Bowls gehen immer. Die Veröffentlichung von geometrischem Essen in Schüsseln scheint einer der neuesten Trends der sozialen Medien zu sein, einer, bei dem neuerdings auch Rainald Grebe mitmacht. Und das Konzept in der Bonner Oper kurzerhand weiterdenkt. Schließlich kann alles Bowl sein oder zumindest Bowl werden: Der Reichstag etwa oder Pierre Bowlcuse. Man kann sogar sein gesamtes Leben am transzendierten Bowling ausrichten, entkommt so Ecken und Kanten und dem großen Durcheinander. Auf einmal ist alles klar, offenbart sich doch die Struktur im scheinbaren Chaos. Alles andere wird nebensächlich, das Verhältnis von Wahrheit und Lüge, Leben und Tod, nationaler Identität und dem verbotenen N-Wort.
Resignation und Wehmut angesichts so mancher Zustände in diesem unseren Land sind überflüssig geworden – auch dafür gibt es Bowls. Und Zustimmung aus dem Netz. Also postet Grebe eben im Dienste der Klickkultur Schüsseln, auch wenn er sich mitunter gerne in selbige übergeben würde. Ist allemal besser als die Alternative. Oder?

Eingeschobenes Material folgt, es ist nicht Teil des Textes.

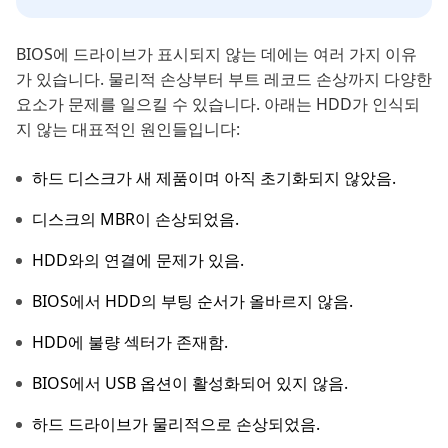
BIOS에 드라이브가 표시되지 않는 데에는 여러 가지 이유
가 있습니다. 물리적 손상부터 부트 레코드 손상까지 다양한
요소가 문제를 일으킬 수 있습니다. 아래는 HDD가 인식되
지 않는 대표적인 원인들입니다:
하드 디스크가 새 제품이며 아직 초기화되지 않았음.
디스크의 MBR이 손상되었음.
HDD와의 연결에 문제가 있음.
BIOS에서 HDD의 부팅 순서가 올바르지 않음.
HDD에 불량 섹터가 존재함.
BIOS에서 USB 옵션이 활성화되어 있지 않음.
하드 드라이브가 물리적으로 손상되었음.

Seit Beginn der Reihe „Quatsch keine Oper“ ist Rainald Grebe immer wieder zu Gast in der Bundesstadt. Hier schätzt man ihn, den Dadaisten mit Tiefsinn, der hinter seinen freien Assoziationsketten
so manches Problem anspricht. Auch für sein aktuelles „Münchhausenkonzert“ hat er sich wieder die Clownsmaske aufgesetzt – doch wie schon beim „Elfenbeinkonzert“ weist diese Maske Risse auf.
Tiefe Risse. Die Corona-Pandemie hat Grebe zugesetzt, insbesondere der Umgang mit der Kultur. „Ich stand mit meiner Tochter vor der Kita und sie durfte nicht hinein, weil ihr Vater unwichtig
ist“, sagt er. Auf der anderen Seite gilt die Kultur als gesichert, weil es ja in jedem Waschsalon Comedy und in jedem Torfmoor eine Technoparty gibt und weil doch so viel diskutiert wird über
Sitzkultur und Witzkultur und Hasskultur und Spaßkultur. Alle beklagen den Kulturverfall, dabei ist die Kultur doch überall – so einfach kann man es sich machen. Oder so schwer. Genau darunter
scheint Grebe zu leiden, wenn er zu einem Abgesang auf eine „sterbende Branche“ ansetzt. Doch es steckt noch mehr dahinter. Grebe leidet an einer Autoimmunerkrankung, die Schlaganfälle auslösen
kann. Sechs hat er schon überstanden, wie er zuletzt in Interviews sagte; seitdem schwingen Tod und Abschied in vielen seiner Lieder mit. „Wir fahren wieder auf Tournee“, singt er, „fragt sich
nur wie lange noch“.
Diese Offenheit ist ungewohnt – für viele Menschen ist die Endlichkeit ein Tabuthema. Doch vielleicht ist das einer der Gründe, warum Rainald Grebe neuerdings mit der Wahrheit ringt, mit der
eigenen ebenso wie mit der anderer. „Impfen schadet der Gesundheit“, „Die Versorgung mit Kultur ist gesichert“, „Wir sind das Volk“', ja klar. „Franz, ich will die alten Lügen wieder hören“, ruft
Grebe seinem Techniker Franz Schumacher zu, der immer wieder als Ansprechpartner herhalten muss. Die alten Lügen. „Niemand hat die Absicht, eine Mauer zu bauen.“ Das wollte man damals wenigstens
noch glauben. Oder auch diese: „Alles wird gut.“ Ja, die Hoffnung ist die älteste aller Lügen. Aber auch die schönste.